Винодела отнесли в спальню, уложили в кровать и позвали остальных родственников, врача и отца Леси, чью руку Собран держал, пока священник молился. Слова молитвы казались песчинками, проскальзывающими сквозь пальцы сжатого кулака: «Твердо уповал я на Господа, и Он приклонился ко мне и услышал вопль мой; извлек меня из страшного рва, из тинистого болота, и поставил на камне ноги мои, и утвердил стопы мои»[26]. Собран боролся, теряя связь с миром, и чудилось ему, будто он лежит в могиле, а сверху уже сыплются комья сухой земли.
Стол под деревом и все, что было на нем: прокисший сыр, поклеванные птицами фрукты, опрокинутая бутылка вина и два бокала (один пустой, со ступенчатыми следами красного вина, второй — едва пригубленный) — нашли Антуан и юный Батист. Мальчик взял оба бокала и рассмотрел их: на одном увидел жирный след нижней губы, с трудом угадав, что из этого бокала пил отец, а на втором — след губы полной, нежной.
— Кто из него пил? — спросил Батист у дяди.
Каменщик решил, что пила из него Аврора де Вальде. Мужчины и женщины, бывает, поддаются безумию. Вслух Антуан велел племяннику очистить стол.
В тот же день каменщик обыскал виноградники Жодо и Кальман в поисках трупа. Мысли путались, он не знал, о чем и думать.
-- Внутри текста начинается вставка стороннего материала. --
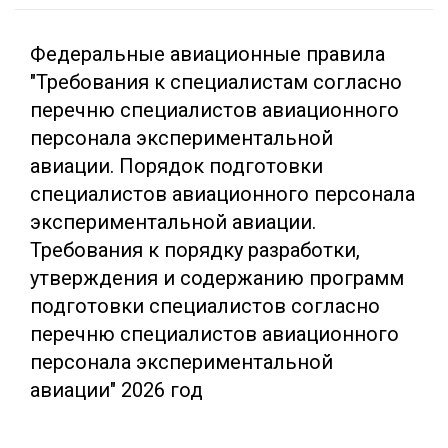
Федеральные авиационные правила
"Требования к специалистам согласно
перечню специалистов авиационного
персонала экспериментальной
авиации. Порядок подготовки
специалистов авиационного персонала
экспериментальной авиации.
Требования к порядку разработки,
утверждения и содержанию программ
подготовки специалистов согласно
перечню специалистов авиационного
персонала экспериментальной
авиации" 2026 год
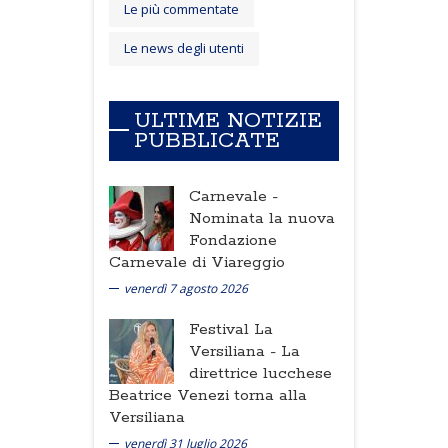
Le più commentate
Le news degli utenti
ULTIME NOTIZIE
PUBBLICATE
Carnevale -
Nominata la nuova
Fondazione
Carnevale di Viareggio
venerdì 7 agosto 2026
Festival La
Versiliana -
La
direttrice lucchese
Beatrice Venezi torna alla
Versiliana
venerdì 31 luglio 2026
Затем, два дня спустя, Аврора де Вальде прислала письмо, в котором справлялась о здоровье Собрана. Она слышала, будто он занемог. К концу же недели приехала сама — стройная, в сером шелковом платье, скрыв лицо под вуалью. Войдя в дом, графиня сняла перчатки, словно намереваясь тут же пройти в комнату к больному и выяснить какой-нибудь деловой вопрос. Софи предупредила, что лучше к Собрану сейчас не ходить: он сам не свой, да к тому же с ним священник.
Аврора прикрыла рот рукой.
— Мой брат будет жить, — успокоила Аврору Софи, — но только если проявит к тому волю. А он даже не ест, все только молится.
Загородив собой проход на лестницу, Софи держала перчатки графини, пока та надевала шляпку и завязывала ленточку. В этот момент наверху показалась Селеста. Госпожа Жодо не поздоровалась с графиней, не выказала совершенно никаких знаков внимания и приветствия. Она только смотрела на незваную гостью и скрипела зубами. Авроре показалось, что еще чуть-чуть — и хозяйка дома задает. Забрав у Софи перчатки, Аврора поспешила вон.
Темный коридор. Длинный и полный ужаса.
Собственные мысли причиняли боль, а когда одним утром Собран проснулся и огляделся, то увидел рядом с кроватью Селесту — жена сидела в кресле и штопала чулок, но какого цвета, Собран определить не смог. Красного ли? Из тех, что носит Мартин? Винодел изо всех сил постарался вспомнить младшего сына в школьной форме, однако цветов не различал. Не различал никак: сидя в темно-серой комнате, он видел только светло-серую тень солнечного света на покрывале. Селеста резко поднялась из кресла и пронзительным голосом позвала Софи.
Сжимая в руках четки, Собран велел женщинам накрыть на стол.
К печали родных, друзей и к тайной скорби отца Леси, с которым Собран проводил теперь так много времени, он изменился. Родные и близкие видели, как ранними воскресными утрами — даже в середине зимы — он отправлялся в церковь на службу. Одеваться винодел стал только в черное и белое, а к рубашке прикалывал крестик. Подобно протестантскому главе семейства он вечерами читал домашним Библию. Темнота стала ему противна, и, если случалось возвращаться с виноградников после заката, он подзывал сыновей. Пребывая в Вюйи, Собран запирался в комнате, не гася ламп, и не пил больше вина с Авророй де Вальде в кабинете управляющего поместьем, как раньше, до болезни. У себя дома он ложился спать, не гася свечу и не веля гасить ее Селесте, — и неважно, что свет резал ей глаза даже сквозь закрытые веки.